_Problem details_:
Copy out again, unchanged, the line that contains "هشدار بیمه مرکزی" and every line after it down to the last line of the data.

_Entries shown_:
------

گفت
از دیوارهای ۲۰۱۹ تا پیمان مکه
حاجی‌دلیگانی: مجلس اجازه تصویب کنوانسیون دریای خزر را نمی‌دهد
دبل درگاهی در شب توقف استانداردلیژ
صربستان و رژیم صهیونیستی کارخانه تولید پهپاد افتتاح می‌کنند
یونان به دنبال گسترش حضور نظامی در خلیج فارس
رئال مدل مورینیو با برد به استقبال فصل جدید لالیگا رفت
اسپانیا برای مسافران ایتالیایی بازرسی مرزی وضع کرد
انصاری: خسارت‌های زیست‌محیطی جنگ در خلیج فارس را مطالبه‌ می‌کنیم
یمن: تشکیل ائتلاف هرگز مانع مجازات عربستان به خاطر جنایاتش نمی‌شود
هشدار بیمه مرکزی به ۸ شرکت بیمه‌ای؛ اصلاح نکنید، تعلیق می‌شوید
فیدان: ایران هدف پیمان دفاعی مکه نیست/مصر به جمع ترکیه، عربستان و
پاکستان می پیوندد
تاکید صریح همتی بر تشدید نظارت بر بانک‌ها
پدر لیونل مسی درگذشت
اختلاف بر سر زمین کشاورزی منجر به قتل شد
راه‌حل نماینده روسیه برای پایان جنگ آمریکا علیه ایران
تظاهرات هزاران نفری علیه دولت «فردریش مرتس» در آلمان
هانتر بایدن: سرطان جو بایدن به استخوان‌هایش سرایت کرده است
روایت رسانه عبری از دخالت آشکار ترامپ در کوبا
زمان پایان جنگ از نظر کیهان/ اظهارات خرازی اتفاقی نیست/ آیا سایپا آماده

------

_Task result_:
هشدار بیمه مرکزی به ۸ شرکت بیمه‌ای؛ اصلاح نکنید، تعلیق می‌شوید
فیدان: ایران هدف پیمان دفاعی مکه نیست/مصر به جمع ترکیه، عربستان و
پاکستان می پیوندد
تاکید صریح همتی بر تشدید نظارت بر بانک‌ها
پدر لیونل مسی درگذشت
اختلاف بر سر زمین کشاورزی منجر به قتل شد
راه‌حل نماینده روسیه برای پایان جنگ آمریکا علیه ایران
تظاهرات هزاران نفری علیه دولت «فردریش مرتس» در آلمان
هانتر بایدن: سرطان جو بایدن به استخوان‌هایش سرایت کرده است
روایت رسانه عبری از دخالت آشکار ترامپ در کوبا
زمان پایان جنگ از نظر کیهان/ اظهارات خرازی اتفاقی نیست/ آیا سایپا آماده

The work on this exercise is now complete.